What is Azure Virtual Network IP Services?
IP services are a collection of IP address related services that enable communication in an Azure Virtual Network. Public and private IP addresses are used in Azure for communication between resources. The communication with resources can occur in a private Azure Virtual Network and the public Internet.
IP services consist of:
Public IP addresses
Public IP address prefixes
Custom IP address prefixes (BYOIP)
Private IP addresses
Routing preference
Routing preference unmetered
Public IP addresses
Public IPs are used by internet resources to communicate inbound to resources in Azure. Public IP addresses can be created with an IPv4 or IPv6 address. You may be given the option to create a dual-stack deployment with a IPv4 and IPv6 address. Public IP addresses are available in Standard and Basic SKUs. Public IP addresses can be static or dynamically assigned.

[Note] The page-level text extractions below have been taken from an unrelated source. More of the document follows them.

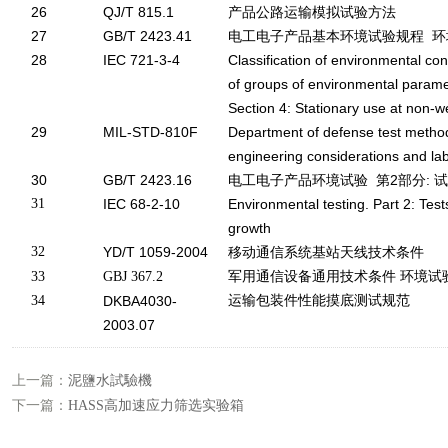
26
QJ/T 815.1
产品公路运输模拟试验方法
27
GB/T 2423.41
电工电子产品基本环境试验规程 环
28
IEC 721-3-4
Classification of environmental cond
of groups of environmental paramet
Section 4: Stationary use at non-w
29
MIL-STD-810F
Department of defense test method
engineering considerations and lab
30
GB/T 2423.16
电工电子产品环境试验 第2部分: 试
31
IEC 68-2-10
Environmental testing. Part 2: Tes
growth
32
YD/T 1059-2004
移动通信系统
站天线技术条件
基
33
GBJ 367.2
军用通信设备通用技术条件 环境试
34
DKBA4030-
运输包装件性能摸底测试规范
2003.07
上一篇：
泥鹽水試驗機
下一篇：
HASS高加速应力筛选实验箱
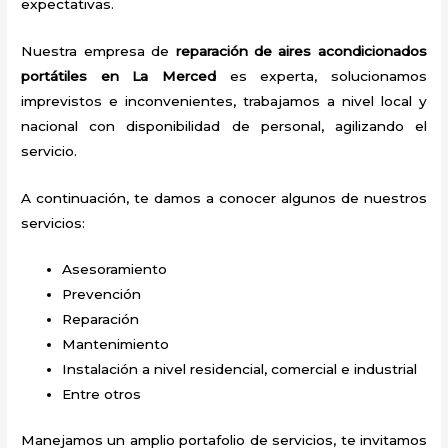
expectativas.
Nuestra empresa de
reparación de aires acondicionados
portátiles
en La Merced
es experta, solucionamos
imprevistos e inconvenientes, trabajamos a nivel local y
nacional con disponibilidad de personal, agilizando el
servicio.
A continuación, te damos a conocer algunos de nuestros
servicios:
Asesoramiento
Prevención
Reparación
Mantenimiento
Instalación a nivel residencial, comercial e industrial
Entre otros
Manejamos un amplio portafolio de servicios, te invitamos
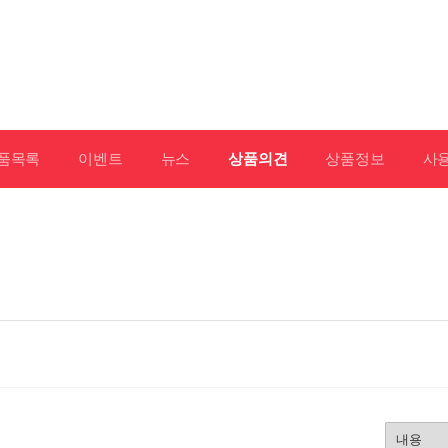
품목록
이벤트
뉴스
상품의견
상품정보
사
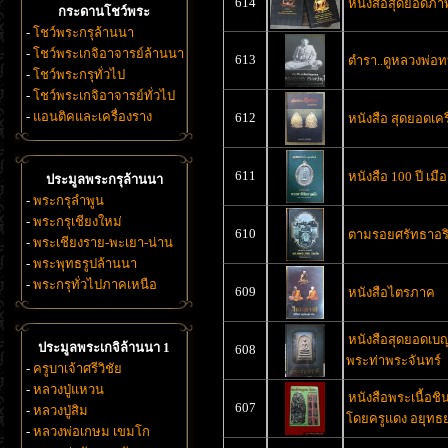
614
หนังสือสุดยอดภ
กระดานโชว์พระ
-
โชว์พระกรุล้านนา
-
โชว์พระเกจิอาจารย์ล้านนา
613
ตำรา..ดูหลวงพ่อท
-
โชว์พระกรุทั่วไป
-
โชว์พระเกจิอาจารย์ทั่วไป
-
แอนติคและเครื่องราง
612
หนังสือ สุดยอดเคร
611
หนังสือ 100 ปี เมือ
ประมูลพระกรุล้านนา
-
พระกรุลำพูน
-
พระกรุเชียงใหม่
610
ตามรอยศรัทธาอริ
-
พระเชียงราย-พะเยา-น่าน
-
พระพุทธรูปล้านนา
-
พระกรุทั่วไปภาคเหนือ
609
หนังสือไตรภาค
หนังสือสุดยอดเบ
ประมูลพระเกจิล้านนา 1
608
พระท่าพระจันทร์
-
ครูบาเจ้าศรีวิชัย
-
หลวงปู่แหวน
หนังสือพระเนื้อช
607
-
หลวงปู่สิม
โดยครูแดง อยุทธ
-
หลวงพ่อเกษม เขมโก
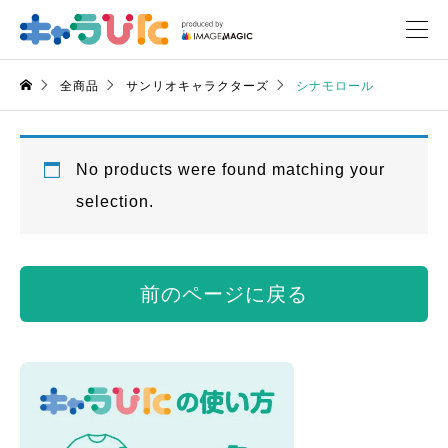
全商品
サンリオキャラクターズ
シナモロール
No products were found matching your
selection.
前のページに戻る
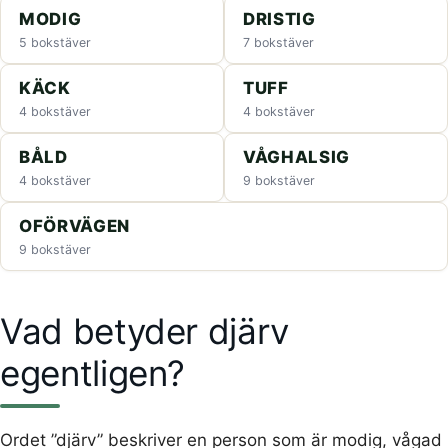
MODIG
DRISTIG
5 bokstäver
7 bokstäver
KÄCK
TUFF
4 bokstäver
4 bokstäver
BÅLD
VÅGHALSIG
4 bokstäver
9 bokstäver
OFÖRVÄGEN
9 bokstäver
Vad betyder djärv
egentligen?
Ordet ”djärv” beskriver en person som är modig, vågad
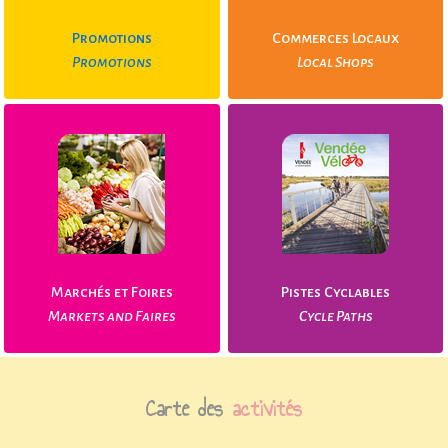
Promotions
Commerces Locaux
Promotions
Local Shops
Marchés et Foires
Pistes Cyclables
Markets and Faires
Cycle Paths
Carte des
activités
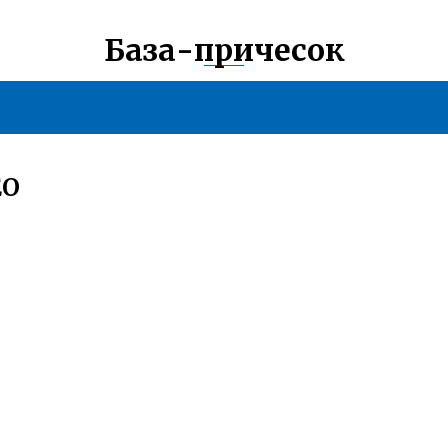
База-причесок
ЕО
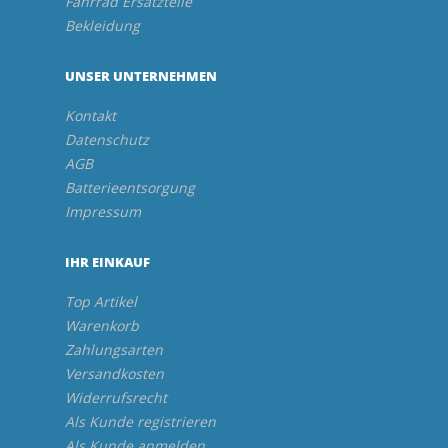
Fahrrad Ersatzteile
Bekleidung
UNSER UNTERNEHMEN
Kontakt
Datenschutz
AGB
Batterieentsorgung
Impressum
IHR EINKAUF
Top Artikel
Warenkorb
Zahlungsarten
Versandkosten
Widerrufsrecht
Als Kunde registrieren
Als Kunde anmelden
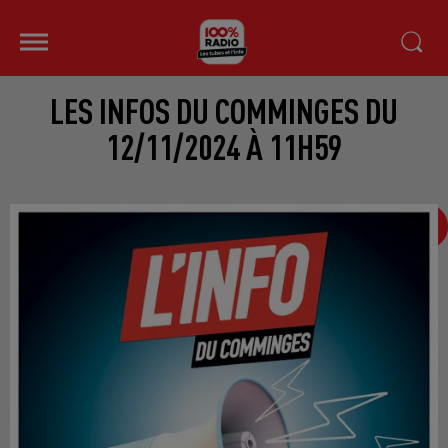
LES INFOS DU COMMINGES DU
12/11/2024 À 11H59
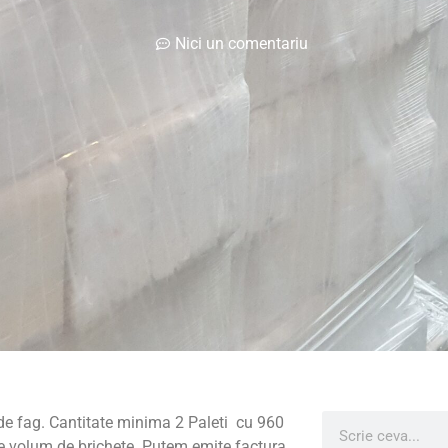
Nici un comentariu
e de fag. Cantitate minima 2 Paleti cu 960
ice volum de brichete. Putem emite factura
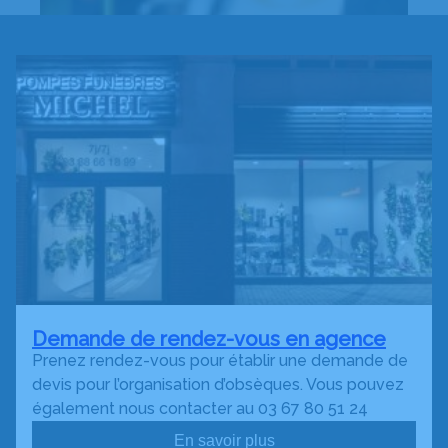
Demande de rendez-vous en agence
Prenez rendez-vous pour établir une demande de
devis pour l’organisation d’obsèques. Vous pouvez
également nous contacter au 03 67 80 51 24
En savoir plus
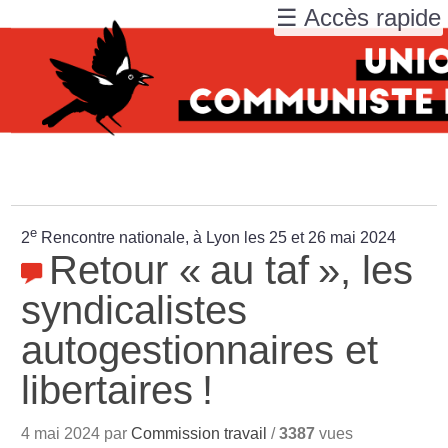
☰ Accès rapide
e
2
Rencontre nationale, à Lyon les 25 et 26 mai 2024
Retour «
au taf
», les
syndicalistes
autogestionnaires et
libertaires
!
4 mai 2024 par
Commission travail
/
3387
vues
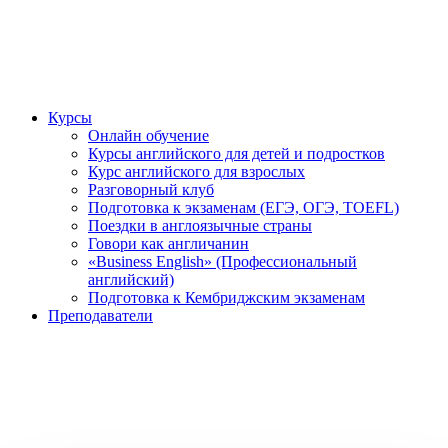
Курсы
Онлайн обучение
Курсы английского для детей и подростков
Курс английского для взрослых
Разговорный клуб
Подготовка к экзаменам (ЕГЭ, ОГЭ, TOEFL)
Поездки в англоязычные страны
Говори как англичанин
«Business English» (Профессиональный
английский)
Подготовка к Кембриджским экзаменам
Преподаватели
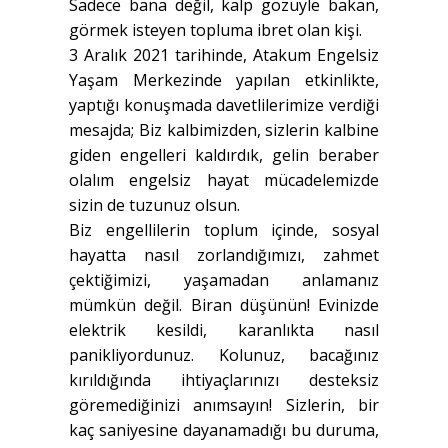
Sadece bana değil, kalp gözüyle bakan,
görmek isteyen topluma ibret olan kişi.
3 Aralık 2021 tarihinde, Atakum Engelsiz
Yaşam Merkezinde yapılan etkinlikte,
yaptığı konuşmada davetlilerimize verdiği
mesajda; Biz kalbimizden, sizlerin kalbine
giden engelleri kaldırdık, gelin beraber
olalım engelsiz hayat mücadelemizde
sizin de tuzunuz olsun.
Biz engellilerin toplum içinde, sosyal
hayatta nasıl zorlandığımızı, zahmet
çektiğimizi, yaşamadan anlamanız
mümkün değil. Biran düşünün! Evinizde
elektrik kesildi, karanlıkta nasıl
panikliyordunuz. Kolunuz, bacağınız
kırıldığında ihtiyaçlarınızı desteksiz
göremediğinizi anımsayın! Sizlerin, bir
kaç saniyesine dayanamadığı bu duruma,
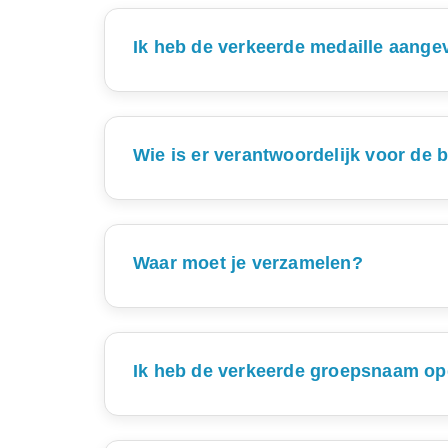
woensdag om 18:00 afgehaald worden. 
vertegenwoordiger langs te kom
Ik heb de verkeerde medaille aange
Als er een verkeerde medaille bij zit of er k
inschrijfform
Het kan zijn dat je de verkeerde medaille h
We proberen alle verzoeken tot wijzigingen d
Wie is er verantwoordelijk voor de 
De ouders zijn zelf verantwoordelijk voor d
levert geen begeleiders. Dat 
Waar moet je verzamelen?
Alle groepen, maar ook de in
De startnummers corresponderen met nummers d
om
Ik heb de verkeerde groepsnaam o
Geen probleem, je kunt met je eigen groe
moeten we bekijken hoe je de 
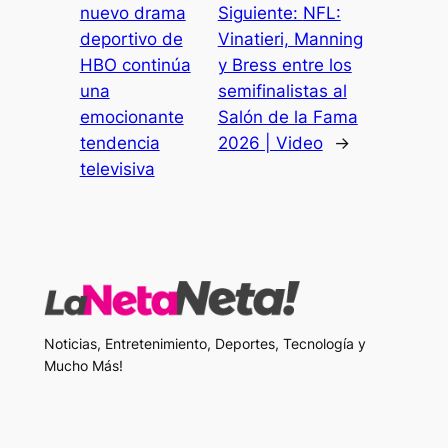
nuevo drama
Siguiente:
NFL:
deportivo de
Vinatieri, Manning
HBO continúa
y Bress entre los
una
semifinalistas al
emocionante
Salón de la Fama
tendencia
2026 | Video
→
televisiva
Noticias, Entretenimiento, Deportes, Tecnología y
Mucho Más!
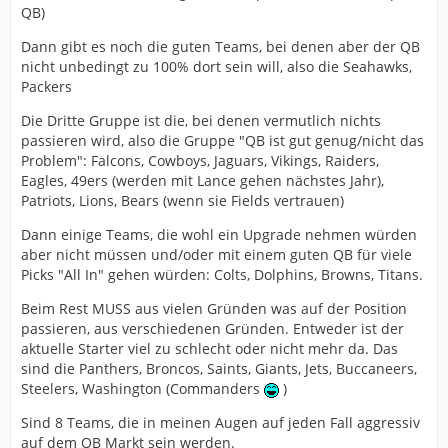
QB)
Dann gibt es noch die guten Teams, bei denen aber der QB
nicht unbedingt zu 100% dort sein will, also die Seahawks,
Packers
Die Dritte Gruppe ist die, bei denen vermutlich nichts
passieren wird, also die Gruppe "QB ist gut genug/nicht das
Problem": Falcons, Cowboys, Jaguars, Vikings, Raiders,
Eagles, 49ers (werden mit Lance gehen nächstes Jahr),
Patriots, Lions, Bears (wenn sie Fields vertrauen)
Dann einige Teams, die wohl ein Upgrade nehmen würden
aber nicht müssen und/oder mit einem guten QB für viele
Picks "All In" gehen würden: Colts, Dolphins, Browns, Titans.
Beim Rest MUSS aus vielen Gründen was auf der Position
passieren, aus verschiedenen Gründen. Entweder ist der
aktuelle Starter viel zu schlecht oder nicht mehr da. Das
sind die Panthers, Broncos, Saints, Giants, Jets, Buccaneers,
Steelers, Washington (Commanders
)
Sind 8 Teams, die in meinen Augen auf jeden Fall aggressiv
auf dem QB Markt sein werden.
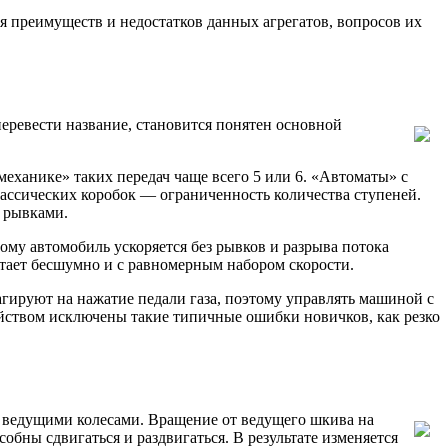
я преимуществ и недостатков данных агрегатов, вопросов их
перевести название, становится понятен основной
механике» таких передач чаще всего 5 или 6. «Автоматы» с
ассических коробок — ограниченность количества ступеней.
и рывками.
ому автомобиль ускоряется без рывков и разрыва потока
ает бесшумно и с равномерным набором скорости.
агируют на нажатие педали газа, поэтому управлять машиной с
йством исключены такие типичные ошибки новичков, как резко
с ведущими колесами. Вращение от ведущего шкива на
бны сдвигаться и раздвигаться. В результате изменяется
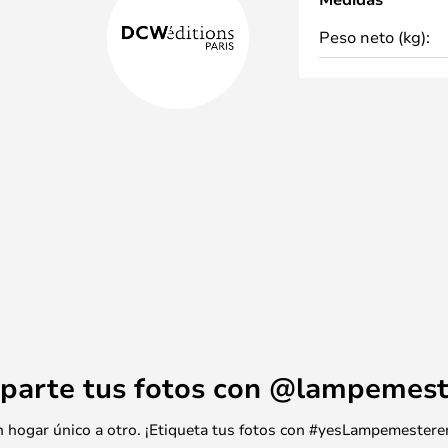
Peso neto (kg):
parte tus fotos con @lampemest
 un hogar único a otro. ¡Etiqueta tus fotos con #yesLampemestere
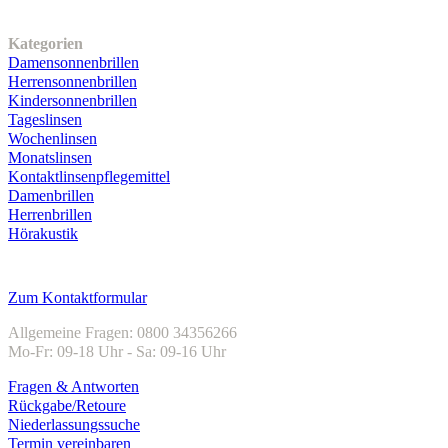
Unser Sortiment
Kategorien
Damensonnenbrillen
Herrensonnenbrillen
Kindersonnenbrillen
Tageslinsen
Wochenlinsen
Monatslinsen
Kontaktlinsenpflegemittel
Damenbrillen
Herrenbrillen
Hörakustik
Kundenservice
Zum Kontaktformular
Allgemeine Fragen: 0800 34356266
Mo-Fr: 09-18 Uhr - Sa: 09-16 Uhr
Fragen & Antworten
Rückgabe/Retoure
Niederlassungssuche
Termin vereinbaren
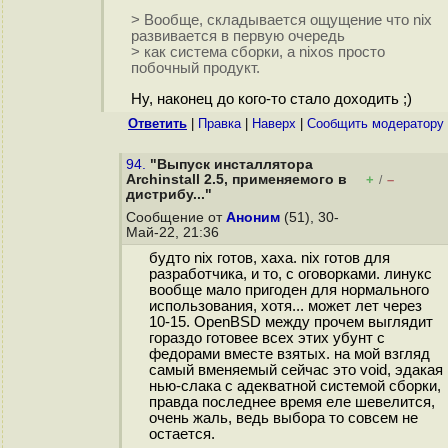
> Вообще, складывается ощущение что nix
развивается в первую очередь
> как система сборки, а nixos просто
побочный продукт.
Ну, наконец до кого-то стало доходить ;)
Ответить
|
Правка
|
Наверх
|
Cообщить модератору
94.
"Выпуск инсталлятора
Archinstall 2.5, применяемого в
+
–
/
дистрибу..."
Сообщение от
Аноним
(51), 30-
Май-22, 21:36
будто nix готов, хаха. nix готов для
разработчика, и то, с оговорками. линукс
вообще мало пригоден для нормального
использования, хотя... может лет через
10-15. OpenBSD между прочем выглядит
гораздо готовее всех этих убунт с
федорами вместе взятых. на мой взгляд
самый вменяемый сейчас это void, эдакая
нью-слака с адекватной системой сборки,
правда последнее время еле шевелится,
очень жаль, ведь выбора то совсем не
остается.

A public IP address is a resource with its own properties. Some of the resources that you can associate with a public IP address are:
Virtual machine network interfaces
Internet-facing load balancers
Virtual Network gateways (VPN/ER)
NAT gateways
Application gateways
Azure Firewall
Bastion Host
For more information about public IP addresses, see Public IP addresses and Create, change, or delete an Azure public IP address
Public IP address prefixes
Public IP prefixes are reserved ranges of IP addresses in Azure. Public IP address prefixes consist of IPv4 or IPv6 addresses. In regions with Availability Zones, Public IP address prefixes can be created as zone-redundant or associated with a specific availability zone. After the public IP prefix is created, you can create public IP addresses.
The following public IP prefix sizes are available:
/28 (IPv4) or /124 (IPv6) = 16 addresses
/29 (IPv4) or /125 (IPv6) = 8 addresses
/30 (IPv4) or /126 (IPv6) = 4 addresses
/31 (IPv4) or /127 (IPv6) = 2 addresses
Prefix size is specified as a Classless Inter-Domain Routing (CIDR) mask size.
There aren't limits as to how many prefixes created in a subscription. The number of ranges created can't exceed more static public IP addresses than allowed in your subscription. For more information, see Azure limits.
For more information about public IP address prefixes, see Public IP address prefix and Create, change, or delete a public IP address prefix
Private IP addresses
Private IPs allow communication between resources in Azure. Azure assigns private IP addresses to resources from the address range of the virtual network subnet where the resource is. Private IP addresses in Azure are static or dynamically assigned.
Some of the resources that you can associate a private IP address with are:
Virtual machines
Internal load balancers
Application gateways
Private endpoints
For more information about private IP addresses, see Private IP addresses.
Routing preference
Azure routing preference enables you to choose how your traffic routes between Azure and the Internet. You can choose to route traffic either via the Microsoft network, or, via the ISP network (public internet). You can choose the routing option while creating a public IP address. By default, traffic is routed via the Microsoft global network for all Azure services.
Routing preference choices include:
Microsoft Network - Both ingress and egress traffic stays bulk of the travel on the Microsoft global network. This routing is also known as cold potato routing.
Public Internet (ISP network) - The new routing choice Internet routing minimizes travel on the Microsoft global network, and uses the transit ISP network to route your traffic. This routing is also known as hot potato routing.
For more information about routing preference, see What is routing preference?.
Routing preference unmetered
Routing Preference unmetered is available for Content Delivery Network (CDN) providers whose customers host their origin contents in Azure. The service allows CDN providers to establish direct peering connection with Microsoft global network edge routers at various locations.
Your network traffic egressing from origin in Azure destined to CDN provider benefits from the direct connectivity.
Data transfer bill for traffic egressing from your Azure resources that are routed through these direct links are free.
Direct connect between CDN provider and origin in Azure provides optimal performance as there are no hops in between. This connection benefits the CDN workload that frequently fetches data from the origin.